> _ABOUT THIS TASK_:
Where does the string "inferior" occur in the records below? Copy every line that holds it.

> _TASK DATA_:

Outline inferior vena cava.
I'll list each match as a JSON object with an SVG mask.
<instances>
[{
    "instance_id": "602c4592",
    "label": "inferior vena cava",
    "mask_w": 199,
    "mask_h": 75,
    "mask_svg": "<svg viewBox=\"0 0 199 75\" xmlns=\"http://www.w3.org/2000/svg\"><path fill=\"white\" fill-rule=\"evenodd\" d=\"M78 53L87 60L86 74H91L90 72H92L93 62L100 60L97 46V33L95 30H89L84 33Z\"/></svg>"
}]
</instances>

> _PROBLEM SOLUTION_:
Outline inferior vena cava.
    "label": "inferior vena cava",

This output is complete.